The sum of second partial derivatives:

from symlik import laplacian

# f(x,y) = x^2 + y^2
expr = ['+', ['^', 'x', 2], ['^', 'y', 2]]
lap = laplacian(expr, ['x', 'y'])
print(f"Laplacian: {lap}")  # 2 + 2 = 4

Supported Functions

symlik differentiates these functions using standard rules:

Function Derivative
['^', 'x', n] \(nx^{n-1}\)
['exp', 'x'] \(e^x\)
['log', 'x'] \(1/x\)
['sin', 'x'] \(\cos(x)\)
['cos', 'x'] \(-\sin(x)\)
['tan', 'x'] \(\sec^2(x)\)
['sqrt', 'x'] \(1/(2\sqrt{x})\)

Chain rule is applied automatically:

from symlik import diff

# d/dx(sin(x^2)) = cos(x^2) * 2x
expr = ['sin', ['^', 'x', 2]]
deriv = diff(expr, 'x')
print(deriv)

Symbolic Integration

symlik also supports symbolic integration for basic functions:

from symlik import integrate

# Integral of x^2 dx = x^3/3
expr = ['^', 'x', 2]
antideriv = integrate(expr, 'x')
print(antideriv)  # ['/', ['^', 'x', 3], 3]

Integration is less complete than differentiation.
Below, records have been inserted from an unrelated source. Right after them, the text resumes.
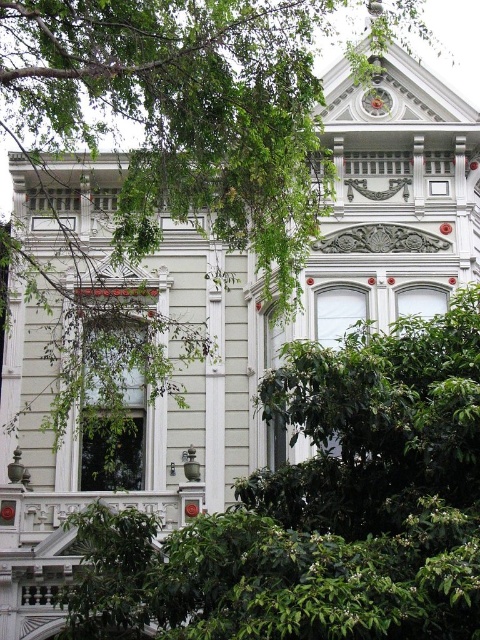 Question: Is the position of green leafy tree at left less distant than that of green leafy tree at center?

Choices:
 (A) no
 (B) yes

Answer: (B)

Question: From the image, what is the correct spatial relationship of green leafy tree at left in relation to metallic clock at upper center?

Choices:
 (A) left
 (B) right

Answer: (A)

Question: Which is farther from the green leafy tree at center?

Choices:
 (A) metallic clock at upper center
 (B) green leafy tree at left

Answer: (A)

Question: Is green leafy tree at left wider than green leafy tree at center?

Choices:
 (A) yes
 (B) no

Answer: (B)

Question: Which point is farther to the camera?

Choices:
 (A) (373, 115)
 (B) (153, 225)

Answer: (A)

Question: Which of the following is the closest to the observer?

Choices:
 (A) (154, 97)
 (B) (383, 92)

Answer: (A) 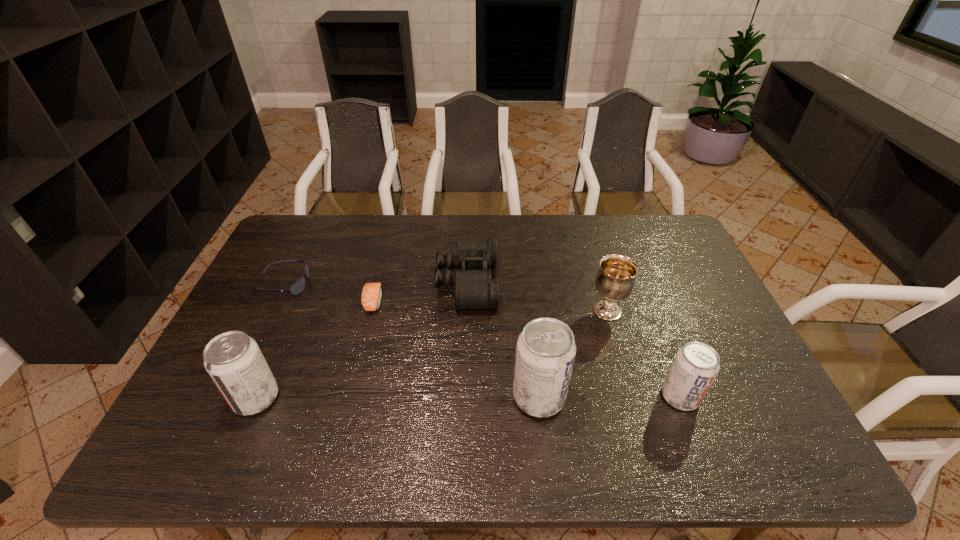 Identify the location of vacant space that satisfies the following two spatial constraints: 1. on the back side of the second shortest soda can; 2. on the left side of the third object from right to left. The width and height of the screenshot is (960, 540). (256, 396). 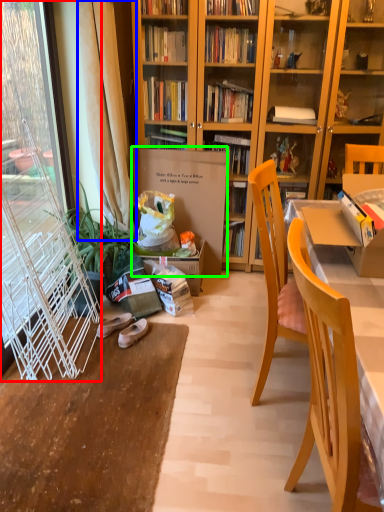 Question: Considering the real-world distances, which object is closest to screen door (highlighted by a red box)? curtain (highlighted by a blue box) or cardboard box (highlighted by a green box).

Choices:
 (A) curtain
 (B) cardboard box

Answer: (A) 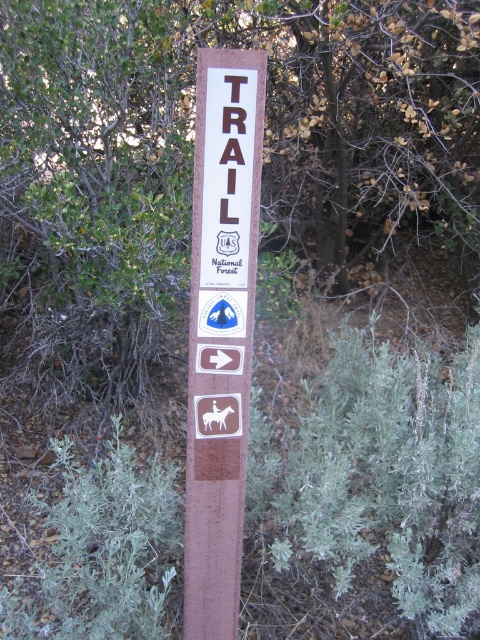 You are a hiker trying to read the brown wood trail sign at center while standing next to the green leafy tree at center. Which object would block your view of the sign if you are standing directly in front of them?

The green leafy tree at center is larger in size than the brown wood trail sign at center, so it would block your view of the sign if you are standing directly in front of them.

You are standing at the base of the wooden trail marker post and want to take a photo of the green leafy tree at center. Which direction should you face to capture it in your camera?

The green leafy tree at center is located at point coordinates of 0.255 on the x axis and 0.398 on the y axis. Since the coordinates are less than 0.5, the tree is positioned to the left and above the center point of the scene. Therefore, you should face slightly to the left and upwards from the trail marker post to capture the tree in your photo. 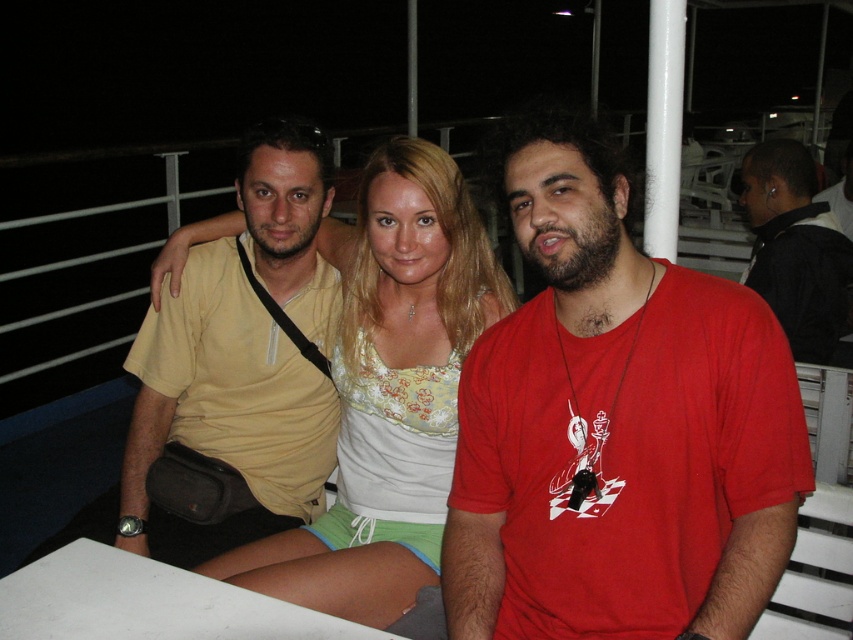 Question: Which point appears closest to the camera in this image?

Choices:
 (A) (436, 147)
 (B) (840, 250)
 (C) (267, 396)
 (D) (543, 560)

Answer: (D)

Question: Which point is farther to the camera?

Choices:
 (A) (810, 193)
 (B) (474, 356)

Answer: (A)

Question: Is matte yellow shirt at center to the right of black leather jacket at right from the viewer's perspective?

Choices:
 (A) no
 (B) yes

Answer: (A)

Question: Considering the relative positions of light beige fabric top at center and matte yellow shirt at center in the image provided, where is light beige fabric top at center located with respect to matte yellow shirt at center?

Choices:
 (A) left
 (B) right

Answer: (B)

Question: Can you confirm if matte red t-shirt at center is thinner than matte yellow shirt at center?

Choices:
 (A) no
 (B) yes

Answer: (B)

Question: Which point is closer to the camera taking this photo?

Choices:
 (A) (358, 612)
 (B) (811, 305)

Answer: (A) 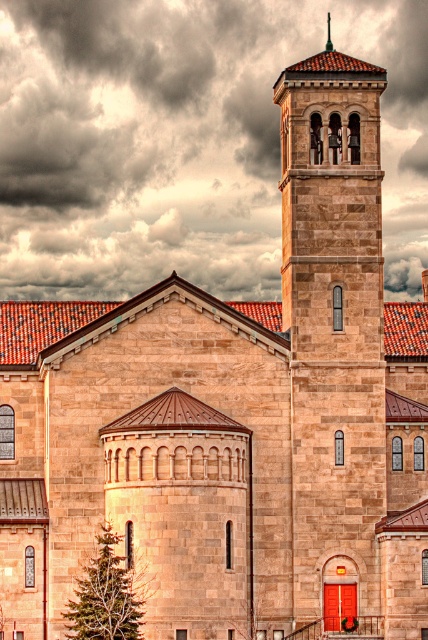 Is dark gray cloud at upper center wider than gold textured cross at upper center?

Yes.

How far apart are dark gray cloud at upper center and gold textured cross at upper center?

A distance of 19.48 meters exists between dark gray cloud at upper center and gold textured cross at upper center.

This screenshot has width=428, height=640. I want to click on dark gray cloud at upper center, so click(183, 140).

The image size is (428, 640). Find the location of `stone bell tower at center`. stone bell tower at center is located at coordinates (332, 205).

Who is lower down, stone bell tower at center or gold textured cross at upper center?

Positioned lower is stone bell tower at center.

Find the location of a particular element. This screenshot has width=428, height=640. stone bell tower at center is located at coordinates (332, 205).

Where is `stone bell tower at center`? The height and width of the screenshot is (640, 428). stone bell tower at center is located at coordinates (332, 205).

Does dark gray cloud at upper center appear under stone bell tower at center?

Actually, dark gray cloud at upper center is above stone bell tower at center.

In the scene shown: Which is above, dark gray cloud at upper center or stone bell tower at center?

dark gray cloud at upper center

Find the location of a particular element. This screenshot has height=640, width=428. dark gray cloud at upper center is located at coordinates (183, 140). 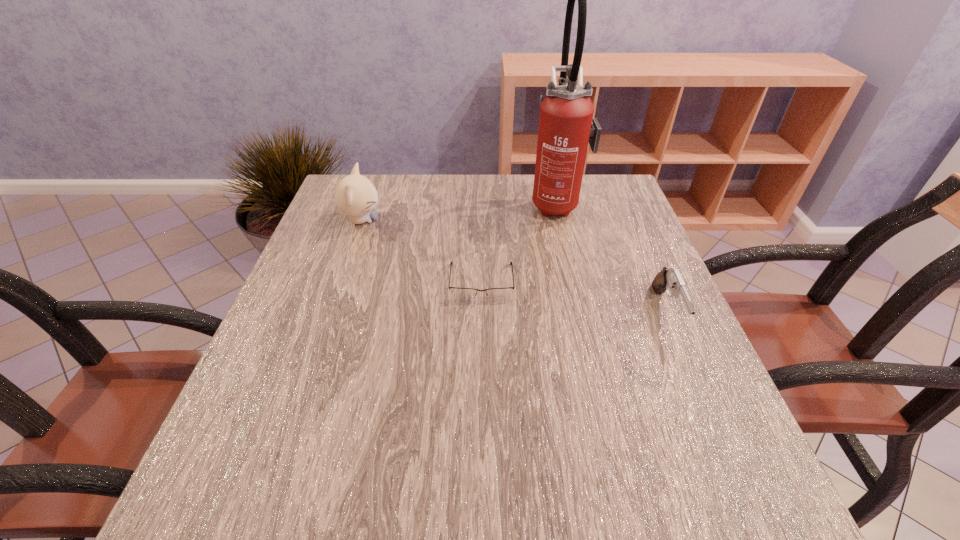 Find the location of a particular element. The width and height of the screenshot is (960, 540). free region located 0.210m at the nozzle of the tallest object is located at coordinates (452, 204).

Identify the location of free space located 0.320m on the face of the third shortest object. (507, 220).

Identify the location of free space located at the muzzle of the rightmost object. The width and height of the screenshot is (960, 540). (719, 435).

Image resolution: width=960 pixels, height=540 pixels. I want to click on blank area located on the front-facing side of the spectacles, so (x=482, y=388).

Locate an element on the screen. The image size is (960, 540). fire extinguisher that is at the far edge is located at coordinates (566, 125).

What are the coordinates of `kitten that is at the far edge` in the screenshot? It's located at (355, 195).

Identify the location of object that is at the left edge. This screenshot has width=960, height=540. (355, 195).

At what (x,y) coordinates should I click in order to perform the action: click on fire extinguisher located in the right edge section of the desktop. Please return your answer as a coordinate pair (x, y). Looking at the image, I should click on (566, 125).

Identify the location of gun that is at the right edge. Image resolution: width=960 pixels, height=540 pixels. (670, 277).

Identify the location of object located at the far left corner. The width and height of the screenshot is (960, 540). coord(355,195). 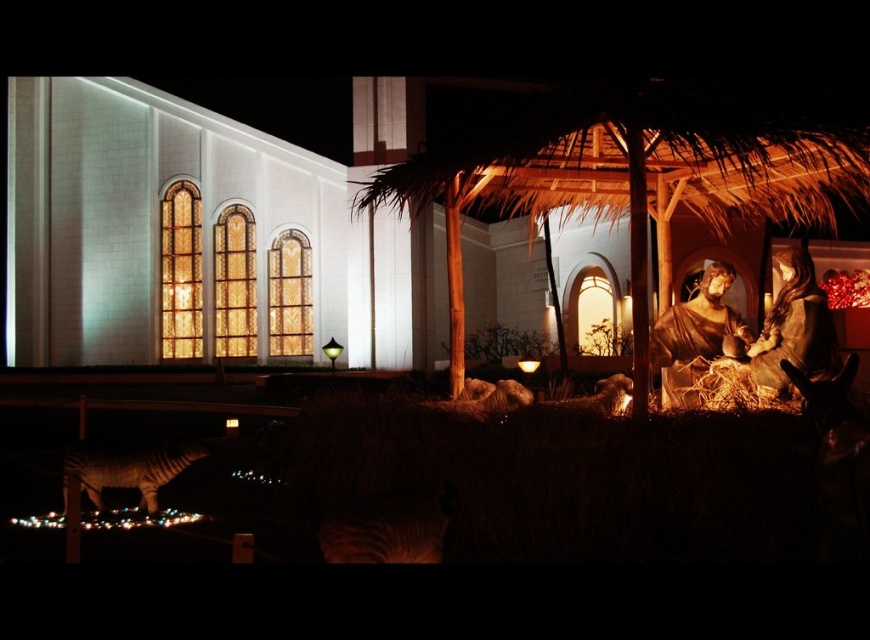 Can you confirm if white stone church at center is positioned to the right of striped fur tiger at lower left?

Incorrect, white stone church at center is not on the right side of striped fur tiger at lower left.

Who is higher up, white stone church at center or striped fur tiger at lower left?

Positioned higher is white stone church at center.

Who is more distant from viewer, (235, 198) or (202, 454)?

Positioned behind is point (235, 198).

Where is `white stone church at center`? white stone church at center is located at coordinates (191, 237). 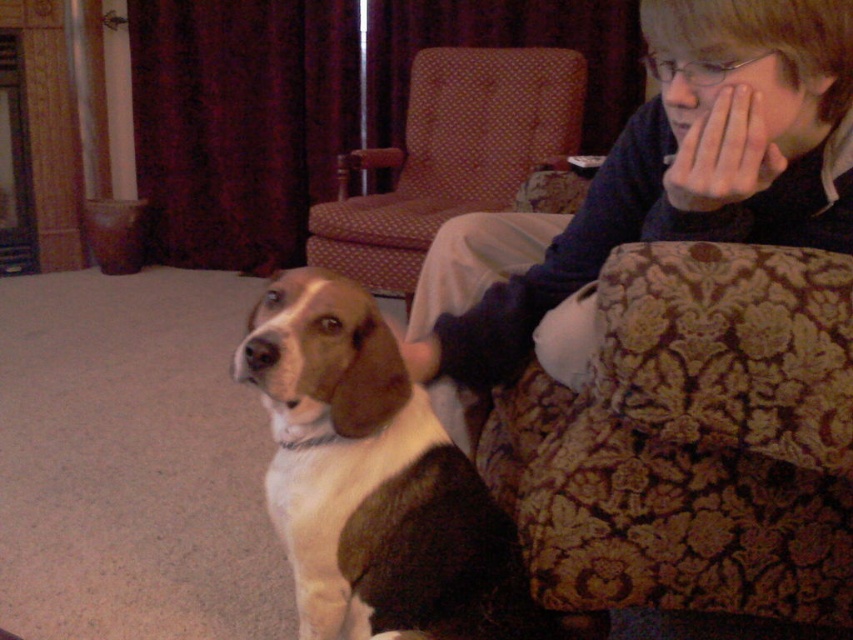 Does matte blue sweater at upper right have a greater width compared to patterned fabric armchair at center?

In fact, matte blue sweater at upper right might be narrower than patterned fabric armchair at center.

Who is lower down, matte blue sweater at upper right or patterned fabric armchair at center?

matte blue sweater at upper right

You are a GUI agent. You are given a task and a screenshot of the screen. Output one action in this format:
    pyautogui.click(x=<x>, y=<y>)
    Task: Click on the matte blue sweater at upper right
    
    Given the screenshot: What is the action you would take?
    pyautogui.click(x=653, y=192)

Identify the location of matte blue sweater at upper right. (653, 192).

Can you confirm if matte blue sweater at upper right is positioned above tri-color fur dog at center?

Yes.

Can you confirm if matte blue sweater at upper right is positioned below tri-color fur dog at center?

No.

Which is behind, point (509, 323) or point (303, 538)?

Positioned behind is point (509, 323).

This screenshot has height=640, width=853. I want to click on matte blue sweater at upper right, so click(x=653, y=192).

Does tri-color fur dog at center appear over patterned fabric armchair at center?

No, tri-color fur dog at center is not above patterned fabric armchair at center.

Does tri-color fur dog at center have a larger size compared to patterned fabric armchair at center?

Actually, tri-color fur dog at center might be smaller than patterned fabric armchair at center.

What do you see at coordinates (376, 483) in the screenshot?
I see `tri-color fur dog at center` at bounding box center [376, 483].

The width and height of the screenshot is (853, 640). I want to click on tri-color fur dog at center, so click(x=376, y=483). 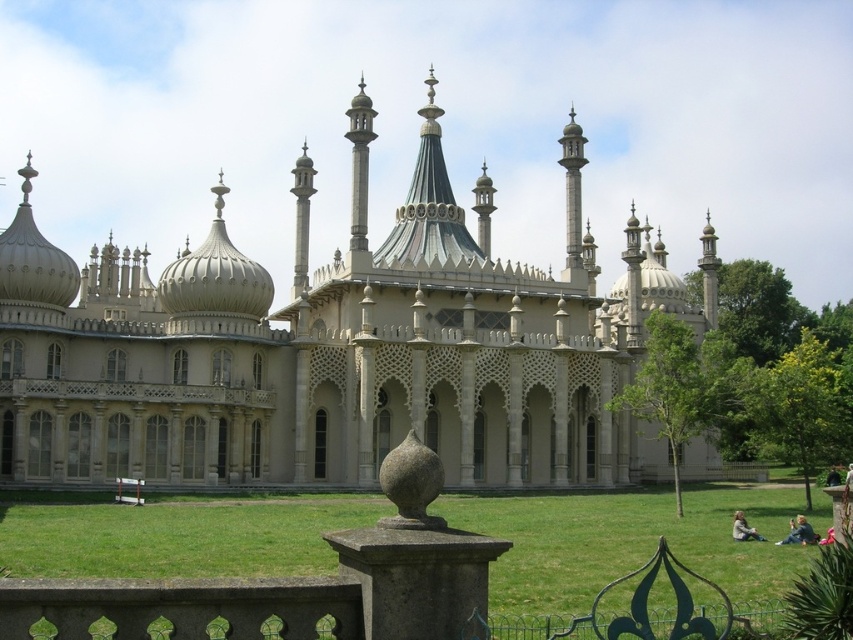 Is green grass at lower center wider than light brown hair at lower right?

Yes.

I want to click on green grass at lower center, so click(x=627, y=541).

Find the location of a particular element. This screenshot has height=640, width=853. green grass at lower center is located at coordinates (627, 541).

Which is behind, point (425, 468) or point (355, 228)?

Positioned behind is point (355, 228).

Is point (436, 461) in front of point (360, 211)?

Yes, point (436, 461) is in front of point (360, 211).

Identify the location of smooth stone vase at center. The width and height of the screenshot is (853, 640). (410, 484).

Does point (184, 522) lie in front of point (784, 541)?

No, (184, 522) is further to viewer.

Is green grass at lower center wider than blue denim jacket at lower right?

Correct, the width of green grass at lower center exceeds that of blue denim jacket at lower right.

Is point (560, 515) less distant than point (799, 528)?

No, (560, 515) is further to viewer.

Where is `green grass at lower center`? This screenshot has height=640, width=853. green grass at lower center is located at coordinates (627, 541). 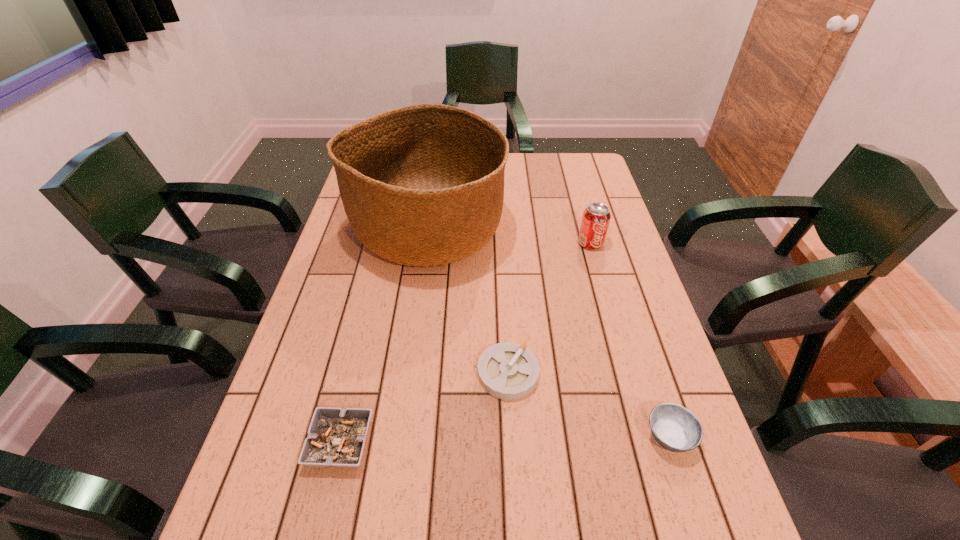 This screenshot has width=960, height=540. In order to click on object that is the fourth closest to the leftmost ashtray in this screenshot , I will do click(596, 217).

Locate which object ranks fourth in proximity to the farthest ashtray. Please provide its 2D coordinates. Your answer should be formatted as a tuple, i.e. [(x, y)], where the tuple contains the x and y coordinates of a point satisfying the conditions above.

[(596, 217)]

Locate an element on the screen. This screenshot has height=540, width=960. ashtray object that ranks as the second closest to the leftmost ashtray is located at coordinates (675, 428).

Choose which ashtray is the second nearest neighbor to the farthest ashtray. Please provide its 2D coordinates. Your answer should be formatted as a tuple, i.e. [(x, y)], where the tuple contains the x and y coordinates of a point satisfying the conditions above.

[(336, 437)]

Find the location of a particular element. This screenshot has height=540, width=960. vacant position in the image that satisfies the following two spatial constraints: 1. on the back side of the basket; 2. on the left side of the leftmost ashtray is located at coordinates (391, 230).

Locate an element on the screen. This screenshot has height=540, width=960. vacant point that satisfies the following two spatial constraints: 1. on the front side of the basket; 2. on the left side of the fourth shortest object is located at coordinates (426, 244). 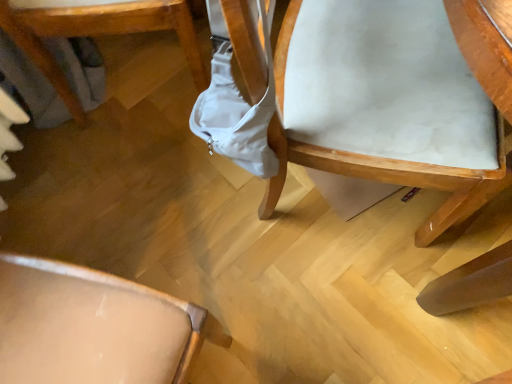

When symlik cannot find a closed form, it returns the unevaluated integral.

Working with Summations

Differentiation distributes over summations:

from symlik import diff

# d/dmu sum((x_i - mu)^2) = sum(-2(x_i - mu))
expr = ['sum', 'i', ['len', 'x'],
        ['^', ['-', ['@', 'x', 'i'], 'mu'], 2]]

deriv = diff(expr, 'mu')
# Derivative passes through the sum

Data operations (@, len, total) are treated as constants with respect to parameters:

from symlik import diff

# d/dlambda (x[i]) = 0
expr = ['@', 'x', 'i']
deriv = diff(expr, 'lambda')
print(deriv)  # 0

Example: Optimization

Use derivatives for gradient-based optimization:

import numpy as np
from symlik import gradient_at

# Minimize f(x,y) = (x-1)^2 + (y-2)^2
expr = ['+', ['^', ['-', 'x', 1], 2], ['^', ['-', 'y', 2], 2]]

# Gradient descent
point = {'x': 0.0, 'y': 0.0}
learning_rate = 0.1

for _ in range(50):
    grad = gradient_at(expr, ['x', 'y'], point)
    point['x'] -= learning_rate * grad[0]
    point['y'] -= learning_rate * grad[1]

print(f"Minimum at ({point['x']:.3f}, {point['y']:.3f})")  # (1, 2)

Performance Notes

Symbolic expressions are rewritten using term rewriting rules. For complex expressions:

  • Derivatives are computed once and cached in LikelihoodModel
  • Numerical evaluation is fast after symbolic simplification
  • Very deep expressions may simplify slowly

For most statistical applications, performance is not a concern.